---------- Record set ----------
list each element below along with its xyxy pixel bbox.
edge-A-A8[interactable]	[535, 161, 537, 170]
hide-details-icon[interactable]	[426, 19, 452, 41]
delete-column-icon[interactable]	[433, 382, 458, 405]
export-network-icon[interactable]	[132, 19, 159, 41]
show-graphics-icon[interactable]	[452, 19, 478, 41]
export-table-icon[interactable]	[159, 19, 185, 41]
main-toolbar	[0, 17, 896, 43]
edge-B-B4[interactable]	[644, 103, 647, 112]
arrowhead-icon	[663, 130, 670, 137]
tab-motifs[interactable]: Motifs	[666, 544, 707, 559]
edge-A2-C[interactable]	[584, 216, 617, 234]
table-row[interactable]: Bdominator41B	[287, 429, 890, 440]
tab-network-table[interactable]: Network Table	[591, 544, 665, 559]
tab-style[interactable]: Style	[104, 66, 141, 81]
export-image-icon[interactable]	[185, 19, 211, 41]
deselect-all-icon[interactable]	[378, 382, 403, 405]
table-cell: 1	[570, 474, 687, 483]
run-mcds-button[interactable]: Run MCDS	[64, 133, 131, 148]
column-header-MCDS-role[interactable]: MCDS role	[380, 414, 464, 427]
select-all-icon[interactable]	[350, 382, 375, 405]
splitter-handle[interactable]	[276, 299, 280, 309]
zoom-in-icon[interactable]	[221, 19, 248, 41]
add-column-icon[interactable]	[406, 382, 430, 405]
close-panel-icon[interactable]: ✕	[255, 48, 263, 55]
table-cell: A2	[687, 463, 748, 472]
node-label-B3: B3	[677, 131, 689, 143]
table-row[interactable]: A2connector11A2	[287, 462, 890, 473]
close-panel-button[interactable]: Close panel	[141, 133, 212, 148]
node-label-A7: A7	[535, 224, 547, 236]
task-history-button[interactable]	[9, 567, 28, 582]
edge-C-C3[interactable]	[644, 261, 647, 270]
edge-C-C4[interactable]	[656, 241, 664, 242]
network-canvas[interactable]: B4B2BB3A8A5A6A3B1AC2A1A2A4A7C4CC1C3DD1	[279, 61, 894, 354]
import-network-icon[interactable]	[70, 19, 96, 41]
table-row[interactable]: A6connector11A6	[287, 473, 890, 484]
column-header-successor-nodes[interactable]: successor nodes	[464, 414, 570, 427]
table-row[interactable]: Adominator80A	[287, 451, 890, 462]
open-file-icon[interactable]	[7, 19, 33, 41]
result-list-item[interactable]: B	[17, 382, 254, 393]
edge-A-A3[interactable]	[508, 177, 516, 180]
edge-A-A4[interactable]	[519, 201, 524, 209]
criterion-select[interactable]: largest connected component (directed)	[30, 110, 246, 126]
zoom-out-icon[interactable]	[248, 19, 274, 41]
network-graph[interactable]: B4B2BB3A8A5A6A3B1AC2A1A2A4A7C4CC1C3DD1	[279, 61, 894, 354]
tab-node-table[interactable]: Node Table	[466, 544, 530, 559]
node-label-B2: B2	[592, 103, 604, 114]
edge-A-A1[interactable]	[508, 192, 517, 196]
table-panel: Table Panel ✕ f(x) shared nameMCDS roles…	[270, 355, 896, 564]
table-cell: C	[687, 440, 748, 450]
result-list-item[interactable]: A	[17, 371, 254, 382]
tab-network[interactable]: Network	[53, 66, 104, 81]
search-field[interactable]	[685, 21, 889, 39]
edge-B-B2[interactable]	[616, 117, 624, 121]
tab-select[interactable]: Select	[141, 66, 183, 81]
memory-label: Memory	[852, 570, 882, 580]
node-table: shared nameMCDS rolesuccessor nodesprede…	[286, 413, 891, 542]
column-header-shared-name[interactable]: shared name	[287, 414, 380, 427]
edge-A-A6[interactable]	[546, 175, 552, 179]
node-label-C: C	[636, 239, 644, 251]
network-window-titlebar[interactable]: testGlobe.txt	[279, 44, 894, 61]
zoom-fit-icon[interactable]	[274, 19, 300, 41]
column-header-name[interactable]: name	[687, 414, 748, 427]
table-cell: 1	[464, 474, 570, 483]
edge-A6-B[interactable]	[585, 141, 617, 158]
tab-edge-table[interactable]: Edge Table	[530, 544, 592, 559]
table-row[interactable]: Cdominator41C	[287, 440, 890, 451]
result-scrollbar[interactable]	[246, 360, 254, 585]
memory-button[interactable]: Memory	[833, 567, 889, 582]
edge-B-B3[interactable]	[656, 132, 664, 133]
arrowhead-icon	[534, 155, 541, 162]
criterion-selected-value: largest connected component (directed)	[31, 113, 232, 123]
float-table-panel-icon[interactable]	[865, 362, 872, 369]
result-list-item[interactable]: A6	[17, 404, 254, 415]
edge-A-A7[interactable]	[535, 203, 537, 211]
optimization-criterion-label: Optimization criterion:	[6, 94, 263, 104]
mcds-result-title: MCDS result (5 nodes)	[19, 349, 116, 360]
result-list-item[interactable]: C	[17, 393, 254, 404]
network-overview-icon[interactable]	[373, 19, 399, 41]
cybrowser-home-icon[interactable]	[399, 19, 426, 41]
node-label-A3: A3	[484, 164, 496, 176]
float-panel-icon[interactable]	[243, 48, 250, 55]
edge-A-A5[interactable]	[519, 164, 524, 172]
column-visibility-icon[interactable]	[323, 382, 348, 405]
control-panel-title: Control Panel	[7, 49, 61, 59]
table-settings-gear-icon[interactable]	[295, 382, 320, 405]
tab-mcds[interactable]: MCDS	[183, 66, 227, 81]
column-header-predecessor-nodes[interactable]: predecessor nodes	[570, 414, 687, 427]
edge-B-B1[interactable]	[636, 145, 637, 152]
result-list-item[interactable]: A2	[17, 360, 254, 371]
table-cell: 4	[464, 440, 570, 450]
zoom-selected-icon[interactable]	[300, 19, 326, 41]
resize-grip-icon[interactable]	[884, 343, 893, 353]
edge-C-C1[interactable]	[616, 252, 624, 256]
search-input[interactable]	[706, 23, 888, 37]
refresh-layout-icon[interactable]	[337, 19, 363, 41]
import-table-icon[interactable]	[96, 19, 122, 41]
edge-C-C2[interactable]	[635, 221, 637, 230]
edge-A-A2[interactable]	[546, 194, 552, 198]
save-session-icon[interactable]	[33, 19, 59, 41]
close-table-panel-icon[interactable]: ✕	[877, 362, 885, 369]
----------
Task statement - Take the material above and return all of it exactly.

Reply -
list each element below along with its xyxy pixel bbox.
edge-A-A8[interactable]	[535, 161, 537, 170]
hide-details-icon[interactable]	[426, 19, 452, 41]
delete-column-icon[interactable]	[433, 382, 458, 405]
export-network-icon[interactable]	[132, 19, 159, 41]
show-graphics-icon[interactable]	[452, 19, 478, 41]
export-table-icon[interactable]	[159, 19, 185, 41]
main-toolbar	[0, 17, 896, 43]
edge-B-B4[interactable]	[644, 103, 647, 112]
arrowhead-icon	[663, 130, 670, 137]
tab-motifs[interactable]: Motifs	[666, 544, 707, 559]
edge-A2-C[interactable]	[584, 216, 617, 234]
table-row[interactable]: Bdominator41B	[287, 429, 890, 440]
tab-network-table[interactable]: Network Table	[591, 544, 665, 559]
tab-style[interactable]: Style	[104, 66, 141, 81]
export-image-icon[interactable]	[185, 19, 211, 41]
deselect-all-icon[interactable]	[378, 382, 403, 405]
table-cell: 1	[570, 474, 687, 483]
run-mcds-button[interactable]: Run MCDS	[64, 133, 131, 148]
column-header-MCDS-role[interactable]: MCDS role	[380, 414, 464, 427]
select-all-icon[interactable]	[350, 382, 375, 405]
splitter-handle[interactable]	[276, 299, 280, 309]
zoom-in-icon[interactable]	[221, 19, 248, 41]
add-column-icon[interactable]	[406, 382, 430, 405]
close-panel-icon[interactable]: ✕	[255, 48, 263, 55]
table-cell: A2	[687, 463, 748, 472]
node-label-B3: B3	[677, 131, 689, 143]
table-row[interactable]: A2connector11A2	[287, 462, 890, 473]
close-panel-button[interactable]: Close panel	[141, 133, 212, 148]
node-label-A7: A7	[535, 224, 547, 236]
task-history-button[interactable]	[9, 567, 28, 582]
edge-C-C3[interactable]	[644, 261, 647, 270]
edge-C-C4[interactable]	[656, 241, 664, 242]
network-canvas[interactable]: B4B2BB3A8A5A6A3B1AC2A1A2A4A7C4CC1C3DD1	[279, 61, 894, 354]
import-network-icon[interactable]	[70, 19, 96, 41]
table-row[interactable]: A6connector11A6	[287, 473, 890, 484]
column-header-successor-nodes[interactable]: successor nodes	[464, 414, 570, 427]
table-row[interactable]: Adominator80A	[287, 451, 890, 462]
open-file-icon[interactable]	[7, 19, 33, 41]
result-list-item[interactable]: B	[17, 382, 254, 393]
edge-A-A3[interactable]	[508, 177, 516, 180]
edge-A-A4[interactable]	[519, 201, 524, 209]
criterion-select[interactable]: largest connected component (directed)	[30, 110, 246, 126]
zoom-out-icon[interactable]	[248, 19, 274, 41]
network-graph[interactable]: B4B2BB3A8A5A6A3B1AC2A1A2A4A7C4CC1C3DD1	[279, 61, 894, 354]
tab-node-table[interactable]: Node Table	[466, 544, 530, 559]
node-label-B2: B2	[592, 103, 604, 114]
edge-A-A1[interactable]	[508, 192, 517, 196]
table-panel: Table Panel ✕ f(x) shared nameMCDS roles…	[270, 355, 896, 564]
table-cell: C	[687, 440, 748, 450]
result-list-item[interactable]: A	[17, 371, 254, 382]
tab-network[interactable]: Network	[53, 66, 104, 81]
search-field[interactable]	[685, 21, 889, 39]
edge-B-B2[interactable]	[616, 117, 624, 121]
tab-select[interactable]: Select	[141, 66, 183, 81]
memory-label: Memory	[852, 570, 882, 580]
node-table: shared nameMCDS rolesuccessor nodesprede…	[286, 413, 891, 542]
column-header-shared-name[interactable]: shared name	[287, 414, 380, 427]
edge-A-A6[interactable]	[546, 175, 552, 179]
node-label-C: C	[636, 239, 644, 251]
network-window-titlebar[interactable]: testGlobe.txt	[279, 44, 894, 61]
zoom-fit-icon[interactable]	[274, 19, 300, 41]
column-header-name[interactable]: name	[687, 414, 748, 427]
table-cell: 1	[464, 474, 570, 483]
edge-A6-B[interactable]	[585, 141, 617, 158]
tab-edge-table[interactable]: Edge Table	[530, 544, 592, 559]
table-row[interactable]: Cdominator41C	[287, 440, 890, 451]
result-scrollbar[interactable]	[246, 360, 254, 585]
memory-button[interactable]: Memory	[833, 567, 889, 582]
edge-B-B3[interactable]	[656, 132, 664, 133]
arrowhead-icon	[534, 155, 541, 162]
criterion-selected-value: largest connected component (directed)	[31, 113, 232, 123]
float-table-panel-icon[interactable]	[865, 362, 872, 369]
result-list-item[interactable]: A6	[17, 404, 254, 415]
edge-A-A7[interactable]	[535, 203, 537, 211]
optimization-criterion-label: Optimization criterion:	[6, 94, 263, 104]
mcds-result-title: MCDS result (5 nodes)	[19, 349, 116, 360]
result-list-item[interactable]: C	[17, 393, 254, 404]
network-overview-icon[interactable]	[373, 19, 399, 41]
cybrowser-home-icon[interactable]	[399, 19, 426, 41]
node-label-A3: A3	[484, 164, 496, 176]
float-panel-icon[interactable]	[243, 48, 250, 55]
edge-A-A5[interactable]	[519, 164, 524, 172]
column-visibility-icon[interactable]	[323, 382, 348, 405]
control-panel-title: Control Panel	[7, 49, 61, 59]
table-settings-gear-icon[interactable]	[295, 382, 320, 405]
tab-mcds[interactable]: MCDS	[183, 66, 227, 81]
column-header-predecessor-nodes[interactable]: predecessor nodes	[570, 414, 687, 427]
edge-B-B1[interactable]	[636, 145, 637, 152]
result-list-item[interactable]: A2	[17, 360, 254, 371]
table-cell: 4	[464, 440, 570, 450]
zoom-selected-icon[interactable]	[300, 19, 326, 41]
resize-grip-icon[interactable]	[884, 343, 893, 353]
edge-C-C1[interactable]	[616, 252, 624, 256]
search-input[interactable]	[706, 23, 888, 37]
refresh-layout-icon[interactable]	[337, 19, 363, 41]
import-table-icon[interactable]	[96, 19, 122, 41]
edge-C-C2[interactable]	[635, 221, 637, 230]
edge-A-A2[interactable]	[546, 194, 552, 198]
save-session-icon[interactable]	[33, 19, 59, 41]
close-table-panel-icon[interactable]: ✕	[877, 362, 885, 369]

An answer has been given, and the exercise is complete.